松原区政において、条例で設置されている施設について、その後の方針やかたちを明らかにせず、条例を廃止する事例が目立ち始めています。

この区民センターも「音楽ホールを含めた施設機能を地域の方や施設利用者の声をお聞きしながら関係部局と連携をして検討していく」という答弁にとどまっています。

大田区から出された新蒲田保育園及び、地域包括支援センター等の複合化についてという資料では、あいまいではあるものの、保育園、高齢者支援施設、集会室、中学生の居場所等の地域活動を支援する機能を複合化した仮称新蒲田保育園複合施設、と書かれていますが、区民センターは、30年から31年にかけて解体するというスケジュールしか示されていません。

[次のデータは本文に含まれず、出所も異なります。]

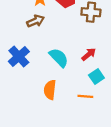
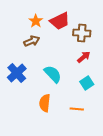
red arrow: (89, 54) -> (84, 57), moved
cyan square: (96, 76) -> (87, 83), moved

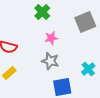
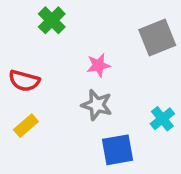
green cross: (42, 12) -> (52, 20), moved

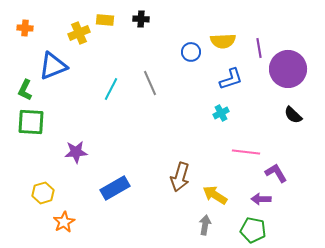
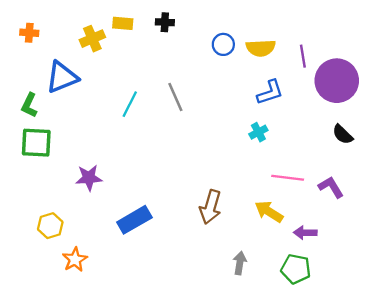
blue circle: (191, 52) -> (223, 44), moved
purple L-shape: (276, 173) -> (331, 187), moved
yellow arrow: (215, 195) -> (269, 212), moved

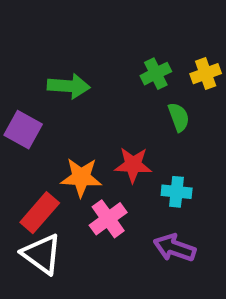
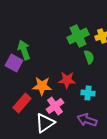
green cross: (156, 74) -> (78, 36), size x1.5
green arrow: (69, 86) -> (24, 50), moved, turned -114
white triangle: (42, 254) -> (45, 123), moved, turned 50

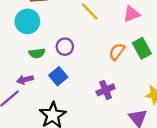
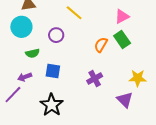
pink triangle: (132, 14) -> (122, 16), moved
purple circle: (65, 47) -> (56, 35), moved
blue square: (58, 76) -> (53, 71), turned -35

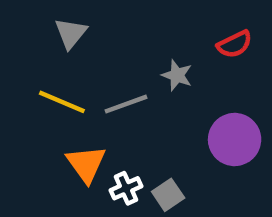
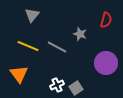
red semicircle: (235, 44) -> (106, 20), turned -49
gray line: (126, 104) -> (57, 47), turned 48
orange triangle: (86, 164) -> (19, 74), moved

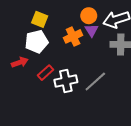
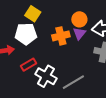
white cross: (66, 81) -> (46, 76), turned 30

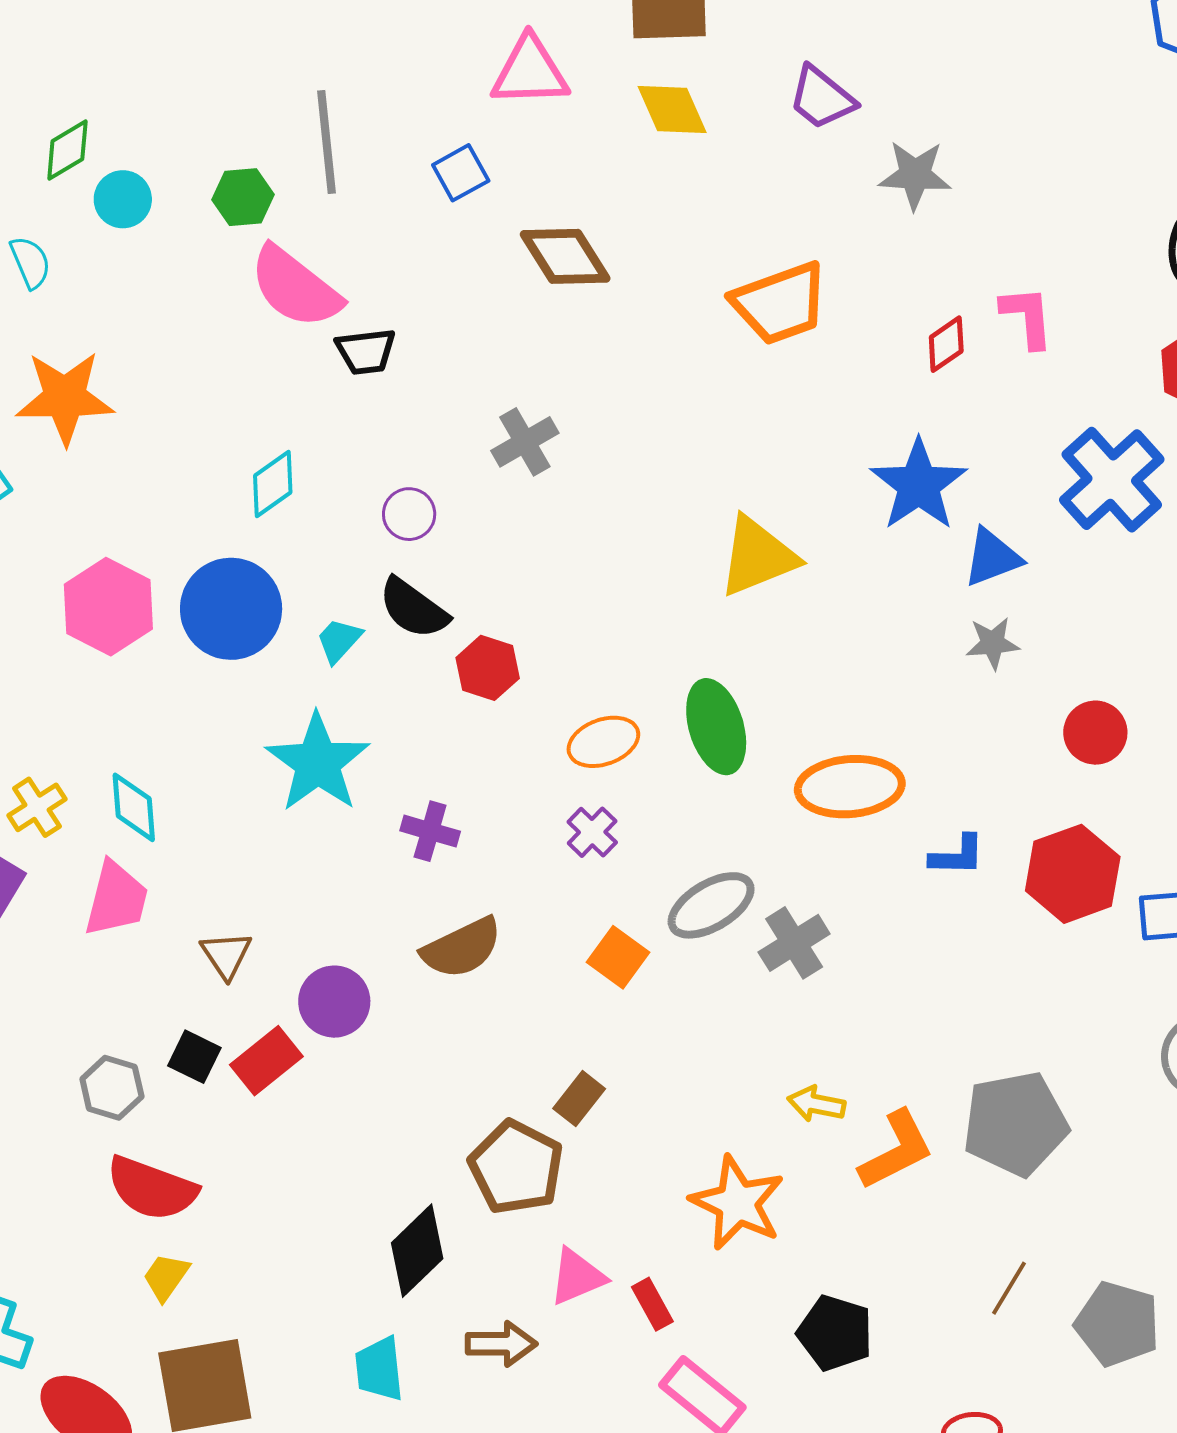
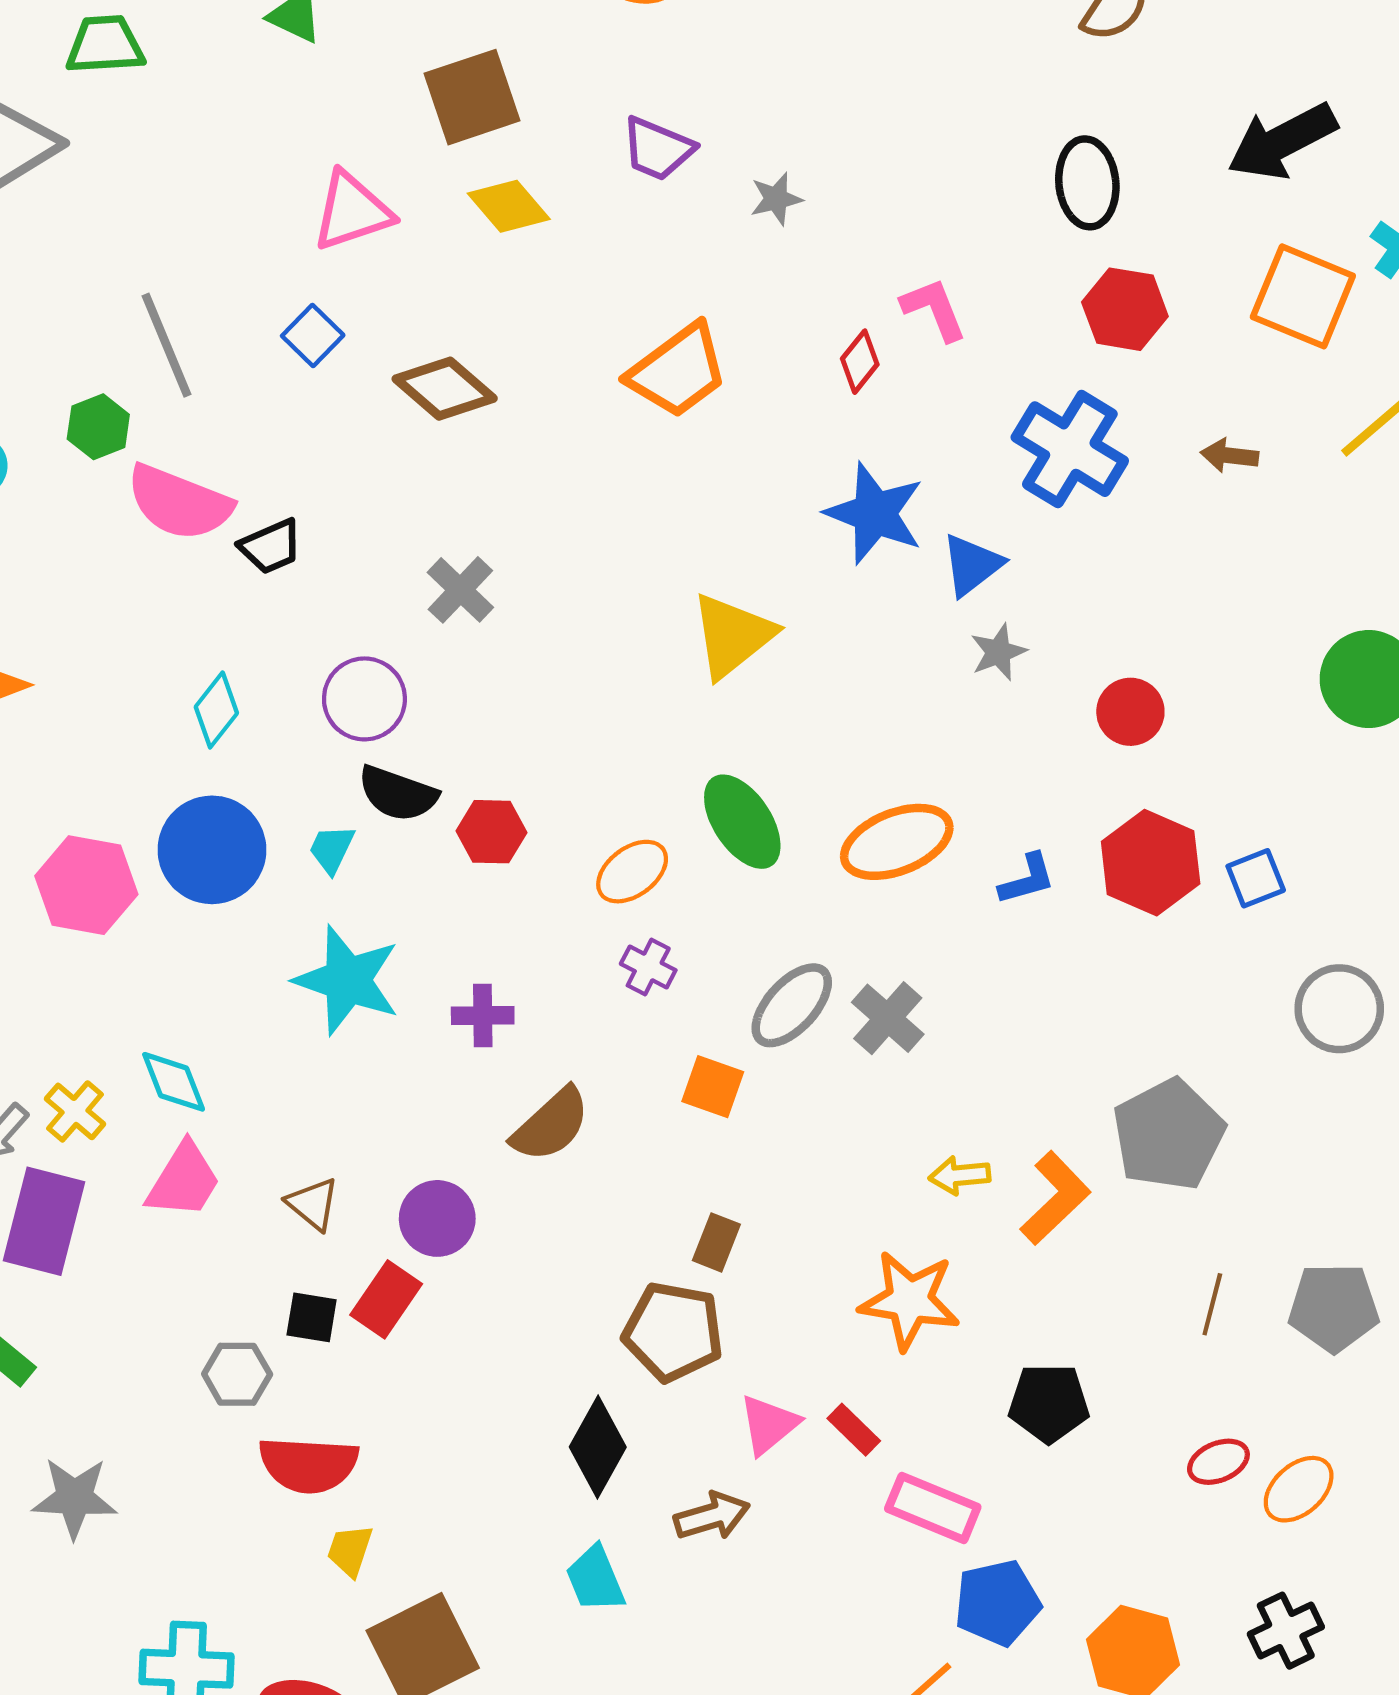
gray star: (915, 175) -> (776, 199), size x0.7
purple circle: (409, 514) -> (364, 699), size x1.5
pink trapezoid: (116, 899) -> (184, 1180), turned 34

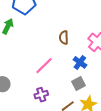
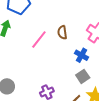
pink line: (44, 66) -> (39, 39), moved

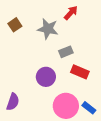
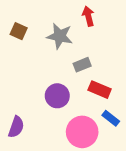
red arrow: (71, 13) -> (88, 16), turned -56
brown square: (15, 25) -> (19, 31), turned -32
blue rectangle: (89, 108) -> (111, 118), moved

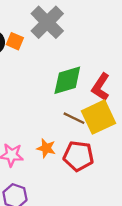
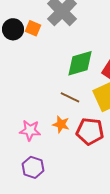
brown line: (74, 118) -> (70, 97), moved

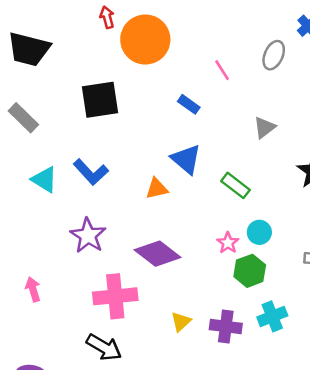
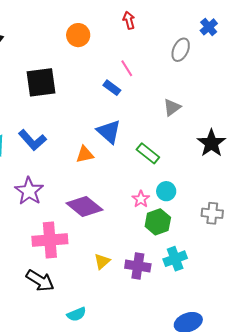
red arrow: (107, 17) -> (129, 20), moved
orange circle: (145, 40) -> (78, 35), size x0.6
pink line: (222, 70) -> (127, 68), moved

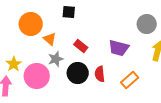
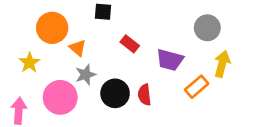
red rectangle: (81, 46) -> (130, 44), moved
yellow star: (14, 64) -> (29, 63), moved
orange rectangle: (130, 80) -> (197, 87), moved

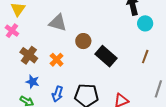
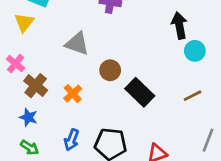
pink cross: (12, 31) -> (16, 64), moved
brown line: (145, 57) -> (193, 96), turned 40
blue star: (32, 82) -> (28, 117), moved

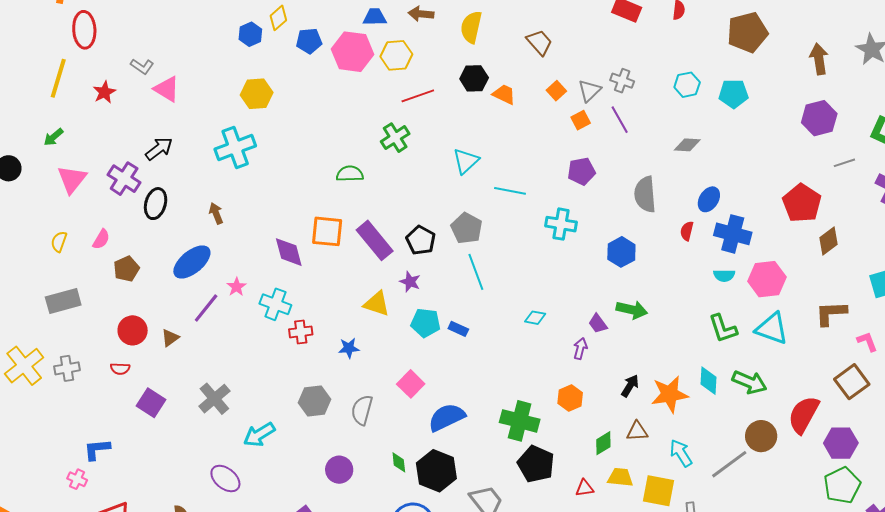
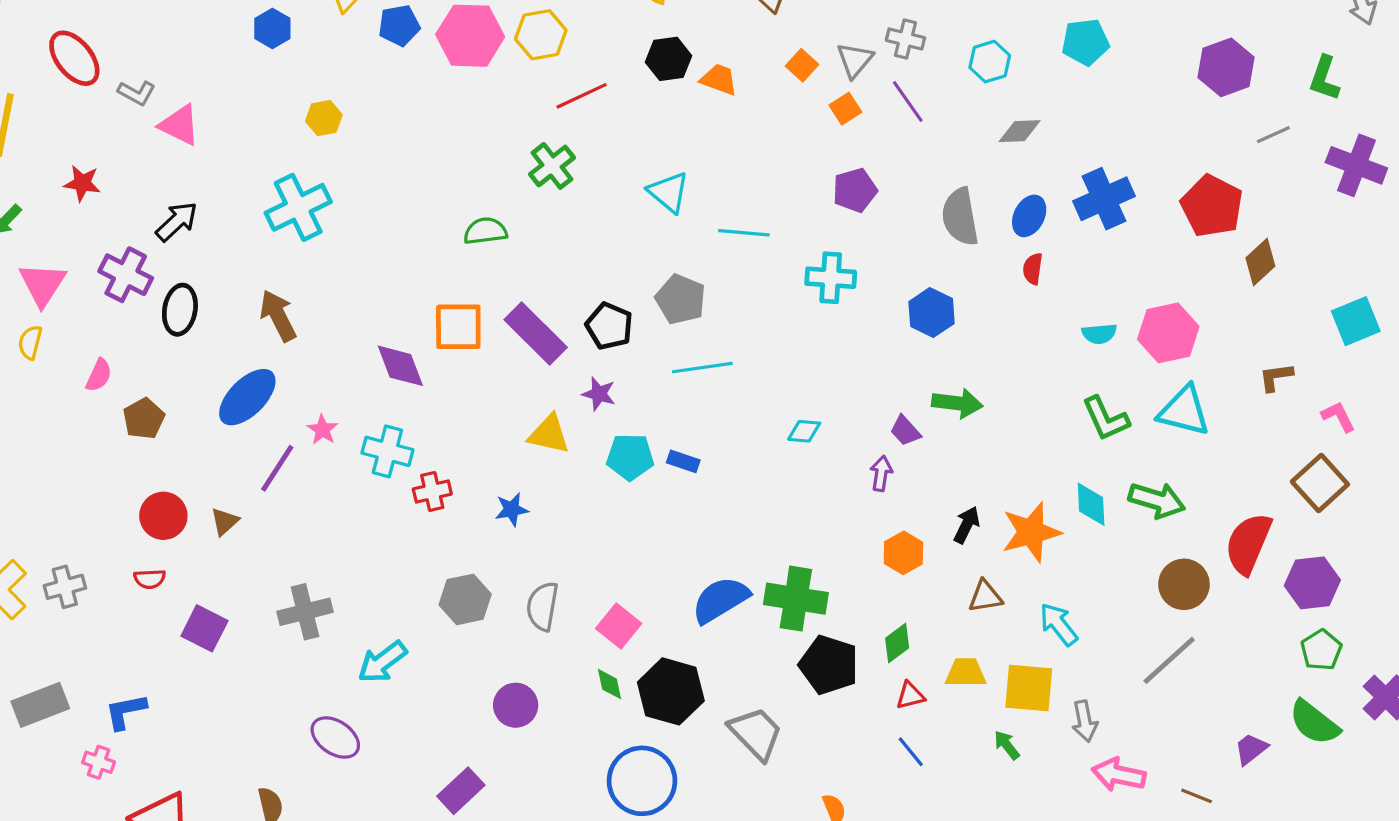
red ellipse: (84, 30) -> (74, 58), moved, turned -30
blue hexagon: (250, 34) -> (272, 28), moved
cyan hexagon: (687, 85) -> (990, 62), moved
red star: (104, 92) -> (82, 183), moved, turned -30
yellow hexagon: (257, 94) -> (324, 118), size x0.7
cyan triangle: (466, 161) -> (669, 192), turned -32
blue ellipse: (709, 199) -> (1029, 216), moved
brown arrow: (216, 213) -> (278, 316), size x1.5
blue cross: (733, 234) -> (1104, 199), moved, turned -33
yellow semicircle: (59, 242) -> (30, 342), moved
cyan line: (476, 272) -> (702, 368), turned -72
gray rectangle: (63, 301) -> (40, 705), moved
brown L-shape: (831, 313) -> (1276, 377), size x0.7
pink square: (411, 384) -> (619, 626), moved
orange hexagon: (570, 398) -> (903, 553), moved
gray cross: (214, 399) -> (305, 612), turned 32
blue semicircle: (447, 417) -> (720, 600), moved
green diamond: (603, 443) -> (897, 643), moved
gray line: (729, 464) -> (1169, 660), moved
green pentagon: (842, 485) -> (1321, 650), size x0.7

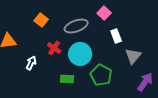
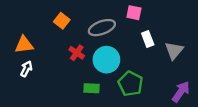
pink square: (104, 13) -> (134, 13), turned -32
gray triangle: (133, 56) -> (174, 50), moved
white arrow: (31, 63) -> (26, 69), moved

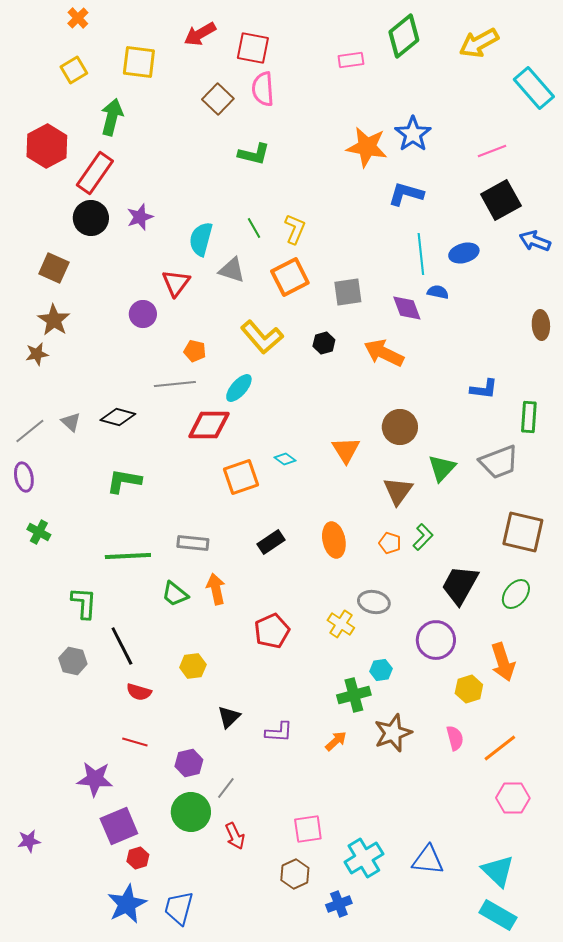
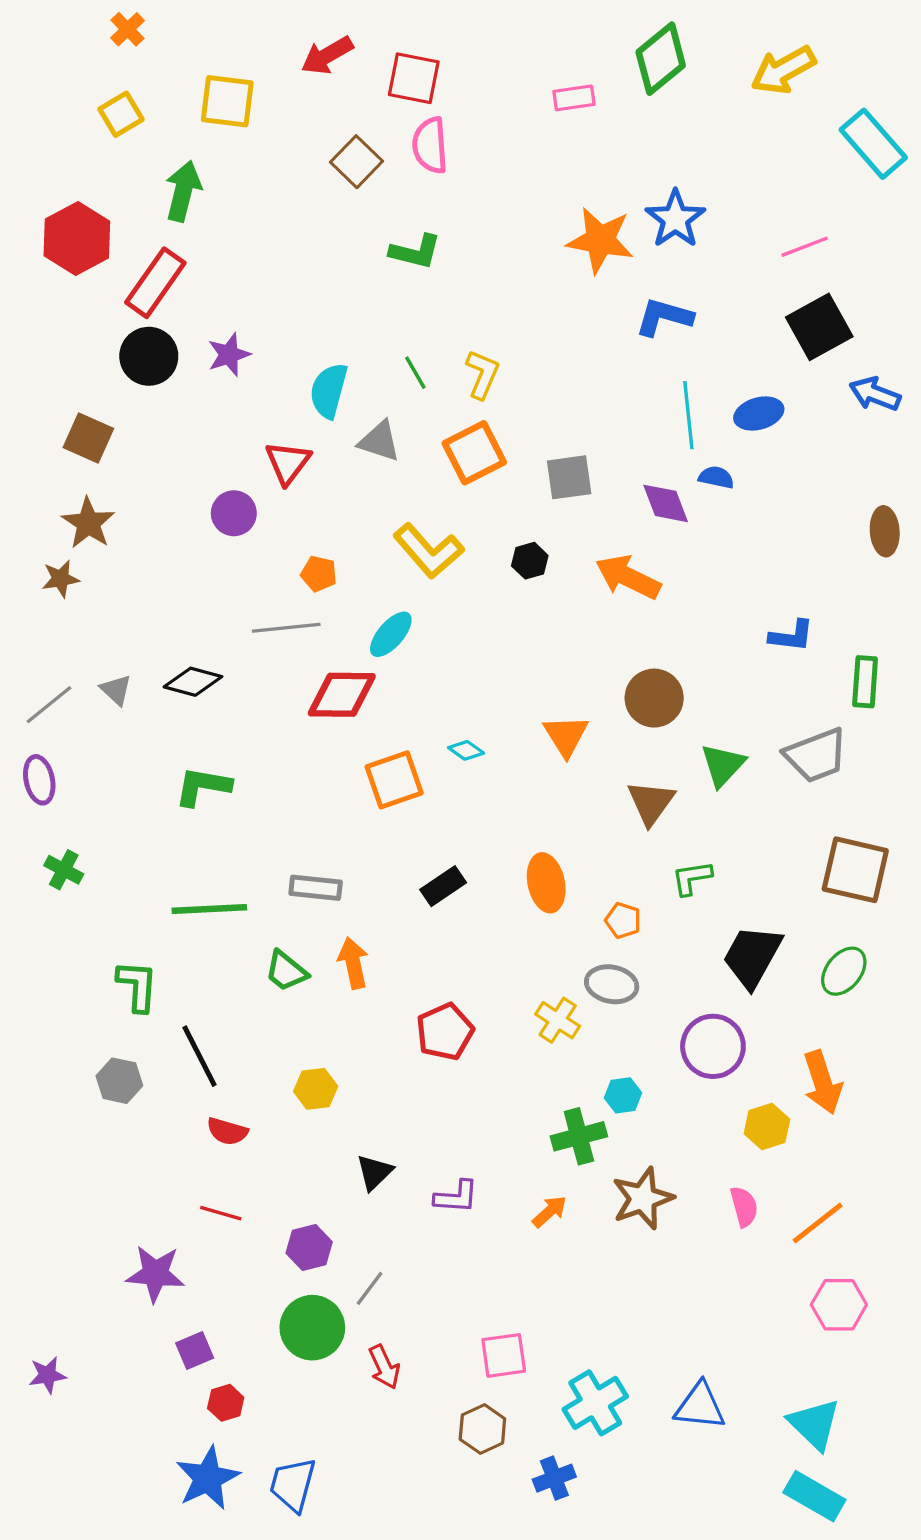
green L-shape: (423, 537) -> (692, 878), turned -144
orange pentagon: (390, 543) -> (623, 920), moved
purple square: (119, 826) -> (195, 1351), size x0.6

私たちの財産である自治体の施設の多くは条例にその目的や利用の在り方、場所などが定められています。民営化が始まり、指定管理者を採用するならそれについても定めなければならなくなっています。

それでは、条例で、施設を設置するということはどういう意味があるのでしょうか。

(公の施設の設置、管理及び廃止)
第二百四十四条の二 普通地方公共団体は、法律又はこれに基づく政令に特別の定めがあるものを除くほか、公の施設の設置及びその管理に関する事項は、条例でこれを定めなければならない。

中でも重要な施設(大田区の場合公園・体育館)については、大田区議会の議決に付すべき契約、財産又は公の施設に関する条例第5条で公園・体育館について廃止又は10年を超える期間にわたって独占的な利用をさせる場合3分の2以上の者の議決を求めています。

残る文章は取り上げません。